Quickstart¶
Welcome! This quickstart guide will get you up and running with lakeFS-spec by showing you how to
- install the
lakefs-spec
package, - spin up a local lakeFS server,
- create a lakeFS repository for experimentation, and
- perform basic file system operations in a lakeFS repository using lakeFS-spec.
Prerequisites
To follow along with this guide, you will need a few prerequisites ready on your machine:
- lakeFS-spec supports Windows, macOS, or Linux
- Docker, with Docker Compose
- Python 3.9 or later
- optionally,
lakectl
, the lakeFS command line tool
Please take a moment to make sure you have these tools available before proceeding with the next steps.
Installing lakeFS-spec¶
A note on virtual environments
We generally recommend installing the library in a virtual environment to ensure proper isolation, especially when following this quickstart guide.

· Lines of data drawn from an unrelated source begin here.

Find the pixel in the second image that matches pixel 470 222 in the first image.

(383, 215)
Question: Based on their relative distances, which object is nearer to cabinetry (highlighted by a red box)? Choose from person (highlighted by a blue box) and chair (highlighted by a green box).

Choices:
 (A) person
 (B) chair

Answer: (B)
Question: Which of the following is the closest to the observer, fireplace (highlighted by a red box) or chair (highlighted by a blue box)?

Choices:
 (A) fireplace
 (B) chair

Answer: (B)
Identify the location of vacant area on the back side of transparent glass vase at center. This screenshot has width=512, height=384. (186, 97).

If you are using Poetry, virtual environments can automatically be created by the tool.
If you prefer the venv
functionality built into Python, see the official docs (tl;dr: python -m venv venv; source venv/bin/activate
).
To install the package directly from PyPI, run:
Or, if you want to try the latest pre-release version directly from GitHub:
First Steps¶
Spinning up a local lakeFS instance¶
Warning
This setup is not recommended for production uses, since it does not store the data persistently.

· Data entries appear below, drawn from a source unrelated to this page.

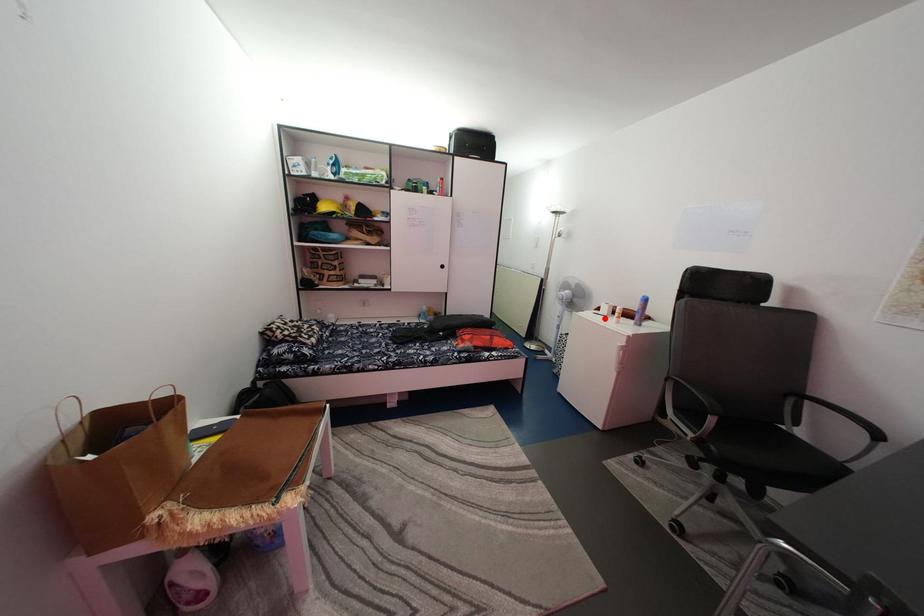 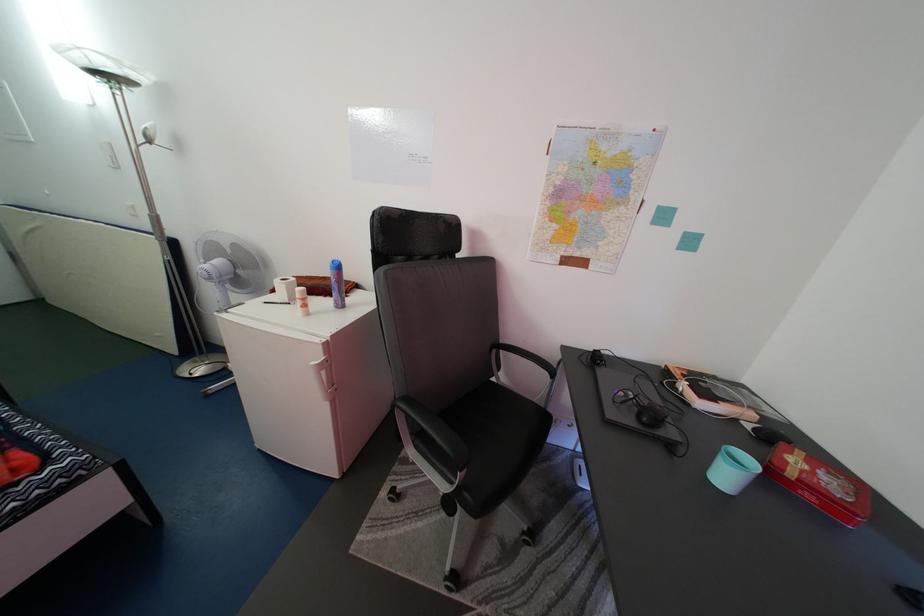 Question: I am providing you with two images of the same scene from different viewpoints. In image1, a red point is highlighted. Considering the same 3D point in image2, which of the following is correct?

Choices:
 (A) It is closer
 (B) It is farther

Answer: (B) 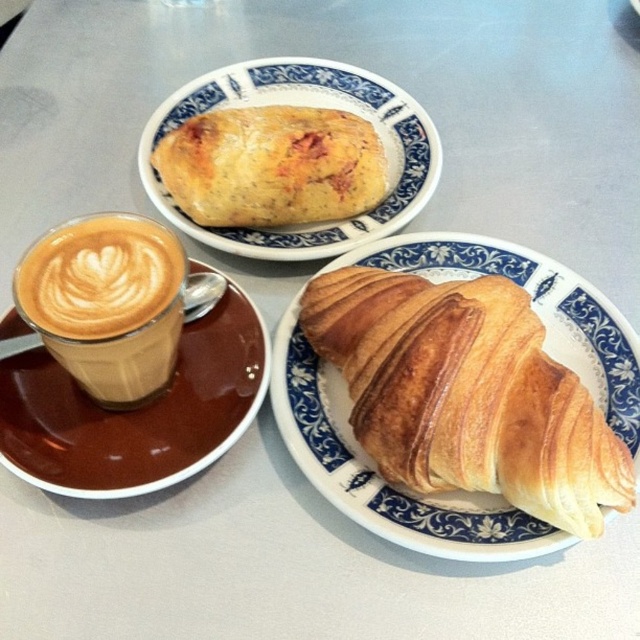 Between golden-brown crusty pastry at upper center and golden-brown flaky pastry at upper center, which one is positioned lower?

golden-brown flaky pastry at upper center is lower down.

Is golden-brown crusty pastry at upper center above golden-brown flaky pastry at upper center?

Yes, golden-brown crusty pastry at upper center is above golden-brown flaky pastry at upper center.

Is point (294, 61) closer to camera compared to point (358, 182)?

No.

The height and width of the screenshot is (640, 640). Identify the location of golden-brown crusty pastry at upper center. (310, 106).

Which is more to the left, golden-brown porcelain croissant at center-right or brown ceramic saucer at lower left?

From the viewer's perspective, brown ceramic saucer at lower left appears more on the left side.

Find the location of a particular element. golden-brown porcelain croissant at center-right is located at coordinates (378, 476).

Between point (339, 401) and point (64, 461), which one is positioned behind?

The point (339, 401) is more distant.

At what (x,y) coordinates should I click in order to perform the action: click on golden-brown porcelain croissant at center-right. Please return your answer as a coordinate pair (x, y). This screenshot has height=640, width=640. Looking at the image, I should click on (378, 476).

Does latte art coffee at left lie behind golden-brown crusty pastry at upper center?

No, latte art coffee at left is closer to the viewer.

Between point (113, 340) and point (232, 104), which one is positioned in front?

Point (113, 340)

Measure the distance between point (147, 268) and camera.

The distance of point (147, 268) from camera is 36.98 inches.

In order to click on latte art coffee at left in this screenshot , I will do `click(106, 301)`.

Please check out the lakeFS docs for production-ready deployment options.
If you don't already have access to a lakeFS server, you can quickly start a local instance using Docker Compose. Before continuing, please make sure Docker is installed and running on your machine.
The lakeFS quickstart deployment can be launched directly with a configuration file provided in the lakeFS-spec repository:
$ curl https://raw.githubusercontent.com/aai-institute/lakefs-spec/main/hack/docker-compose.yml | docker-compose -f - up
If you do not have curl
installed on your machine or would like to examine and/or customize the container configuration, you can also create a docker-compose.yml
file locally and use it with docker-compose up
:
version: "3"
services:
lakefs:
image: treeverse/lakefs:1.7.0
ports:
- 8000:8000
environment:
LAKEFS_INSTALLATION_USER_NAME: "quickstart"

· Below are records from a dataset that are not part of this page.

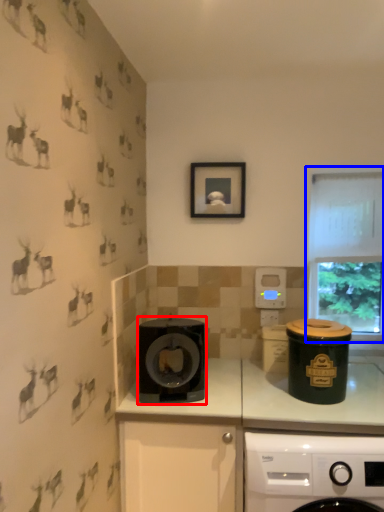 Question: Which point is closer to the camera, kitchen appliance (highlighted by a red box) or window (highlighted by a blue box)?

Choices:
 (A) kitchen appliance
 (B) window

Answer: (A) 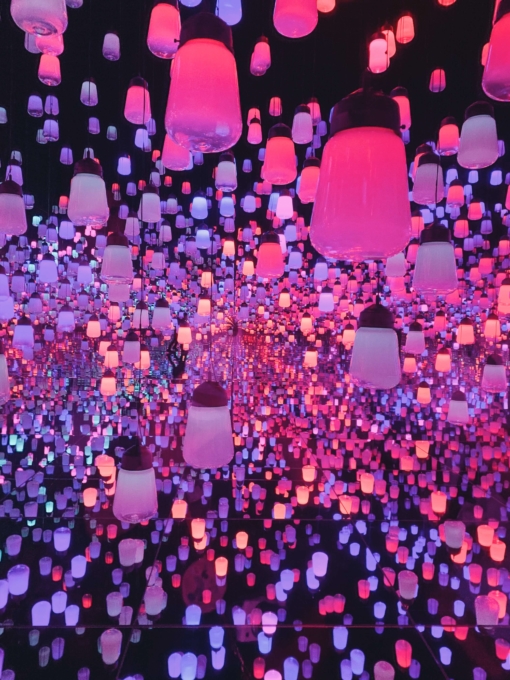 Where is `cluster of purple lights`? The height and width of the screenshot is (680, 510). cluster of purple lights is located at coordinates (55, 373), (85, 360), (60, 364). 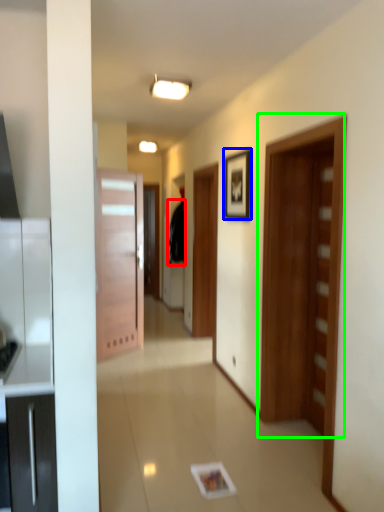 Question: Which is farther away from robe (highlighted by a red box)? picture frame (highlighted by a blue box) or door (highlighted by a green box)?

Choices:
 (A) picture frame
 (B) door

Answer: (B) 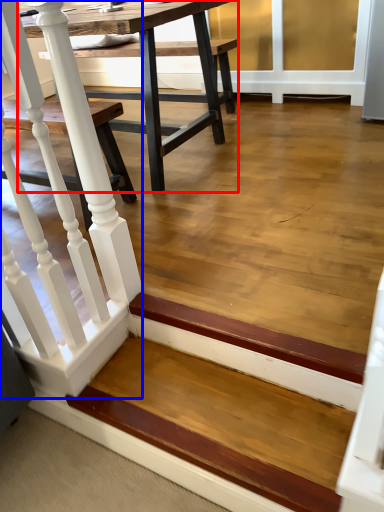 Question: Among these objects, which one is farthest to the camera, table (highlighted by a red box) or rail (highlighted by a blue box)?

Choices:
 (A) table
 (B) rail

Answer: (A) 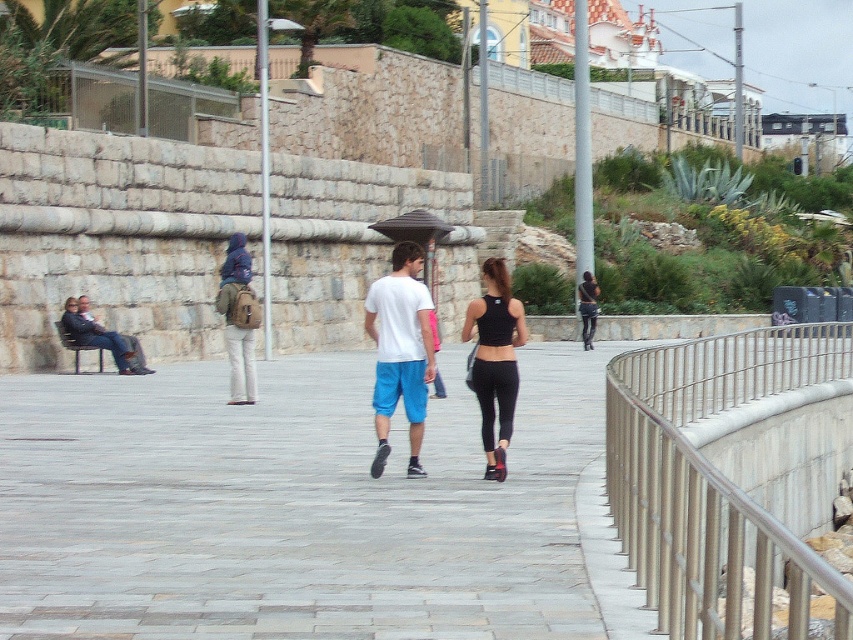 Question: Is black fabric umbrella at center to the left of black leather pants at center from the viewer's perspective?

Choices:
 (A) no
 (B) yes

Answer: (B)

Question: Estimate the real-world distances between objects in this image. Which object is farther from the black leather pants at center?

Choices:
 (A) white cotton t-shirt at center
 (B) black fabric umbrella at center
 (C) matte white t-shirt at center
 (D) silver metallic railing at right

Answer: (A)

Question: Does black matte tank top at center appear on the left side of matte brown backpack at center?

Choices:
 (A) yes
 (B) no

Answer: (B)

Question: Can you confirm if matte brown backpack at center is bigger than black fabric umbrella at center?

Choices:
 (A) yes
 (B) no

Answer: (B)

Question: Which point is farther from the camera taking this photo?

Choices:
 (A) (387, 285)
 (B) (476, 300)
 (C) (405, 232)

Answer: (C)

Question: Which point is farther from the camera taking this photo?

Choices:
 (A) (381, 312)
 (B) (393, 381)

Answer: (A)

LAKEFS_INSTALLATION_ACCESS_KEY_ID: "AKIAIOSFOLQUICKSTART"
LAKEFS_INSTALLATION_SECRET_ACCESS_KEY: "wJalrXUtnFEMI/K7MDENG/bPxRfiCYEXAMPLEKEY"
LAKEFS_DATABASE_TYPE: "local"
LAKEFS_AUTH_ENCRYPT_SECRET_KEY: "THIS_MUST_BE_CHANGED_IN_PRODUCTION"
LAKEFS_BLOCKSTORE_TYPE: "local"
In order to allow lakeFS-spec to automatically discover credentials to access this lakeFS instance, create a .lakectl.yaml
in your home directory containing the credentials for the quickstart environment (you can also use lakectl config
to create this file interactively if you have the lakectl
tool installed on your machine):
credentials: # (1)!
access_key_id: AKIAIOSFOLQUICKSTART
secret_access_key: wJalrXUtnFEMI/K7MDENG/bPxRfiCYEXAMPLEKEY
server:
endpoint_url: http://127.0.0.1:8000
- These must match the credentials set in the
environment
section of the Docker Compose file above
After the container has finished initializing, you can access the web UI of your local lakeFS deployment in your browser. Fill out the setup form, where you can optionally share your email address with the developers of lakeFS to receive updates on their product. Next, you can log into your fresh lakeFS instance with the credentials listed above.
Success
Your fresh local lakeFS instance is a playground for you to explore lakeFS functionality.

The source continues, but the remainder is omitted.